* **What to do**
Print the records below exactly, leaving out nothing.

*** Block opens ***

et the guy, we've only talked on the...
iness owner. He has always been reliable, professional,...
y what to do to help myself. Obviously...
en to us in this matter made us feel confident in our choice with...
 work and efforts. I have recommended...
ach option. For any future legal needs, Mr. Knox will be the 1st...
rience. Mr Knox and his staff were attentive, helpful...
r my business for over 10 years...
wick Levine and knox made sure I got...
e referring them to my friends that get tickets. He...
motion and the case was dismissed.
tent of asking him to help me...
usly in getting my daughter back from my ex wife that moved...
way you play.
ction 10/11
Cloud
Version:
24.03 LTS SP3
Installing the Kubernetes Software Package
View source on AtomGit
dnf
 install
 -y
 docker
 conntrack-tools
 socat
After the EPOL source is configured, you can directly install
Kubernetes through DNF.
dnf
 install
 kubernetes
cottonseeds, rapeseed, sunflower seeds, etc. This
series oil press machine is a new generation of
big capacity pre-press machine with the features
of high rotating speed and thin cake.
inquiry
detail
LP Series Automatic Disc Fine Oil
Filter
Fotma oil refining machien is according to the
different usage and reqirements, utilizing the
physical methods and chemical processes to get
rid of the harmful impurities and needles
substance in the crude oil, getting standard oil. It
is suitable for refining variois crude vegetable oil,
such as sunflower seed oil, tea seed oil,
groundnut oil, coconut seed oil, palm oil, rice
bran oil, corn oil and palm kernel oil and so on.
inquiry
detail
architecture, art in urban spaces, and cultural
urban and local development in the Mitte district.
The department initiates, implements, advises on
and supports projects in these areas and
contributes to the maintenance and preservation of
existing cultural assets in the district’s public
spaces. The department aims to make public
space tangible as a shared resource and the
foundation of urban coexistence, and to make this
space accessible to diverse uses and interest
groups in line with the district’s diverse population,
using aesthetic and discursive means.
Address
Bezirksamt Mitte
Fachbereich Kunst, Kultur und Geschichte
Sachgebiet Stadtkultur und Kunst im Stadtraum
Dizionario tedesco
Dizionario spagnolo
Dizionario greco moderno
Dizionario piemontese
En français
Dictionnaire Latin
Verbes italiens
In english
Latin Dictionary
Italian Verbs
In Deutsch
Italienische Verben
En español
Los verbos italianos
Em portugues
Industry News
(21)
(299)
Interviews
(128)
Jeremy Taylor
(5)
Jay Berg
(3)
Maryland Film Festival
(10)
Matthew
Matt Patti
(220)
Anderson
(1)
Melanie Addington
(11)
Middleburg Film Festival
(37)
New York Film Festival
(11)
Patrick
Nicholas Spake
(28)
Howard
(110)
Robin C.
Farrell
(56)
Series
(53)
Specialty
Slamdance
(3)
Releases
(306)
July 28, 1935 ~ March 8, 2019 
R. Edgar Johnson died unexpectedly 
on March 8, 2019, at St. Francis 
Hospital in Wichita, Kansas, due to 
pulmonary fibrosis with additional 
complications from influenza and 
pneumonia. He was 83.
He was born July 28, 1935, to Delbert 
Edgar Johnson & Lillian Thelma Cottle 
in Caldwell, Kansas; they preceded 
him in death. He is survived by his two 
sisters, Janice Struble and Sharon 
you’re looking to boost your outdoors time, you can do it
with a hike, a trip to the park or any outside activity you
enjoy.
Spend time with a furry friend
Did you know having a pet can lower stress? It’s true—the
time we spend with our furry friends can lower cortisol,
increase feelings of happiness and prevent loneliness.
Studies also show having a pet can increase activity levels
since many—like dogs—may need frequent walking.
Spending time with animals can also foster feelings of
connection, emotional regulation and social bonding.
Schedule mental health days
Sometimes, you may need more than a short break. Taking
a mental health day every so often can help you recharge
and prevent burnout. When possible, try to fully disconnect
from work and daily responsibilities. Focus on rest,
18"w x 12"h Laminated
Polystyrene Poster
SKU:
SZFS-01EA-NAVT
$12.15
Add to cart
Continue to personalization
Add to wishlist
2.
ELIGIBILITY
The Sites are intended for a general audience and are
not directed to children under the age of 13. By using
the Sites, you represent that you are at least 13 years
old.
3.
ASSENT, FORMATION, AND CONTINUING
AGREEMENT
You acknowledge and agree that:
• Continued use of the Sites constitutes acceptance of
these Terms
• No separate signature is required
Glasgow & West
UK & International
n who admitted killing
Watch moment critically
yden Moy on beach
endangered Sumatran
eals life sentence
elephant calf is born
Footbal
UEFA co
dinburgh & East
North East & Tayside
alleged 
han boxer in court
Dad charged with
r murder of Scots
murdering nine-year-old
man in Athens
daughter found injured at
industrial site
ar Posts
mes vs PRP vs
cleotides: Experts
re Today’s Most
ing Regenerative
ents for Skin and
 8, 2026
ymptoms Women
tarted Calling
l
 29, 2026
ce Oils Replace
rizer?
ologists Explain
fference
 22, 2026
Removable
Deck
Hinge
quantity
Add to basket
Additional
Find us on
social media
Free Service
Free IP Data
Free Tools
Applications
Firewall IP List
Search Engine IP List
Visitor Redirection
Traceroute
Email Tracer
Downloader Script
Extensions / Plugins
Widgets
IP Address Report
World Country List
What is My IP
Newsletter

*** Block closes ***

* **Your solution**
et the guy, we've only talked on the...
iness owner. He has always been reliable, professional,...
y what to do to help myself. Obviously...
en to us in this matter made us feel confident in our choice with...
 work and efforts. I have recommended...
ach option. For any future legal needs, Mr. Knox will be the 1st...
rience. Mr Knox and his staff were attentive, helpful...
r my business for over 10 years...
wick Levine and knox made sure I got...
e referring them to my friends that get tickets. He...
motion and the case was dismissed.
tent of asking him to help me...
usly in getting my daughter back from my ex wife that moved...
way you play.
ction 10/11
Cloud
Version:
24.03 LTS SP3
Installing the Kubernetes Software Package
View source on AtomGit
dnf
 install
 -y
 docker
 conntrack-tools
 socat
After the EPOL source is configured, you can directly install
Kubernetes through DNF.
dnf
 install
 kubernetes
cottonseeds, rapeseed, sunflower seeds, etc. This
series oil press machine is a new generation of
big capacity pre-press machine with the features
of high rotating speed and thin cake.
inquiry
detail
LP Series Automatic Disc Fine Oil
Filter
Fotma oil refining machien is according to the
different usage and reqirements, utilizing the
physical methods and chemical processes to get
rid of the harmful impurities and needles
substance in the crude oil, getting standard oil. It
is suitable for refining variois crude vegetable oil,
such as sunflower seed oil, tea seed oil,
groundnut oil, coconut seed oil, palm oil, rice
bran oil, corn oil and palm kernel oil and so on.
inquiry
detail
architecture, art in urban spaces, and cultural
urban and local development in the Mitte district.
The department initiates, implements, advises on
and supports projects in these areas and
contributes to the maintenance and preservation of
existing cultural assets in the district’s public
spaces. The department aims to make public
space tangible as a shared resource and the
foundation of urban coexistence, and to make this
space accessible to diverse uses and interest
groups in line with the district’s diverse population,
using aesthetic and discursive means.
Address
Bezirksamt Mitte
Fachbereich Kunst, Kultur und Geschichte
Sachgebiet Stadtkultur und Kunst im Stadtraum
Dizionario tedesco
Dizionario spagnolo
Dizionario greco moderno
Dizionario piemontese
En français
Dictionnaire Latin
Verbes italiens
In english
Latin Dictionary
Italian Verbs
In Deutsch
Italienische Verben
En español
Los verbos italianos
Em portugues
Industry News
(21)
(299)
Interviews
(128)
Jeremy Taylor
(5)
Jay Berg
(3)
Maryland Film Festival
(10)
Matthew
Matt Patti
(220)
Anderson
(1)
Melanie Addington
(11)
Middleburg Film Festival
(37)
New York Film Festival
(11)
Patrick
Nicholas Spake
(28)
Howard
(110)
Robin C.
Farrell
(56)
Series
(53)
Specialty
Slamdance
(3)
Releases
(306)
July 28, 1935 ~ March 8, 2019 
R. Edgar Johnson died unexpectedly 
on March 8, 2019, at St. Francis 
Hospital in Wichita, Kansas, due to 
pulmonary fibrosis with additional 
complications from influenza and 
pneumonia. He was 83.
He was born July 28, 1935, to Delbert 
Edgar Johnson & Lillian Thelma Cottle 
in Caldwell, Kansas; they preceded 
him in death. He is survived by his two 
sisters, Janice Struble and Sharon 
you’re looking to boost your outdoors time, you can do it
with a hike, a trip to the park or any outside activity you
enjoy.
Spend time with a furry friend
Did you know having a pet can lower stress? It’s true—the
time we spend with our furry friends can lower cortisol,
increase feelings of happiness and prevent loneliness.
Studies also show having a pet can increase activity levels
since many—like dogs—may need frequent walking.
Spending time with animals can also foster feelings of
connection, emotional regulation and social bonding.
Schedule mental health days
Sometimes, you may need more than a short break. Taking
a mental health day every so often can help you recharge
and prevent burnout. When possible, try to fully disconnect
from work and daily responsibilities. Focus on rest,
18"w x 12"h Laminated
Polystyrene Poster
SKU:
SZFS-01EA-NAVT
$12.15
Add to cart
Continue to personalization
Add to wishlist
2.
ELIGIBILITY
The Sites are intended for a general audience and are
not directed to children under the age of 13. By using
the Sites, you represent that you are at least 13 years
old.
3.
ASSENT, FORMATION, AND CONTINUING
AGREEMENT
You acknowledge and agree that:
• Continued use of the Sites constitutes acceptance of
these Terms
• No separate signature is required
Glasgow & West
UK & International
n who admitted killing
Watch moment critically
yden Moy on beach
endangered Sumatran
eals life sentence
elephant calf is born
Footbal
UEFA co
dinburgh & East
North East & Tayside
alleged 
han boxer in court
Dad charged with
r murder of Scots
murdering nine-year-old
man in Athens
daughter found injured at
industrial site
ar Posts
mes vs PRP vs
cleotides: Experts
re Today’s Most
ing Regenerative
ents for Skin and
 8, 2026
ymptoms Women
tarted Calling
l
 29, 2026
ce Oils Replace
rizer?
ologists Explain
fference
 22, 2026
Removable
Deck
Hinge
quantity
Add to basket
Additional
Find us on
social media
Free Service
Free IP Data
Free Tools
Applications
Firewall IP List
Search Engine IP List
Visitor Redirection
Traceroute
Email Tracer
Downloader Script
Extensions / Plugins
Widgets
IP Address Report
World Country List
What is My IP
Newsletter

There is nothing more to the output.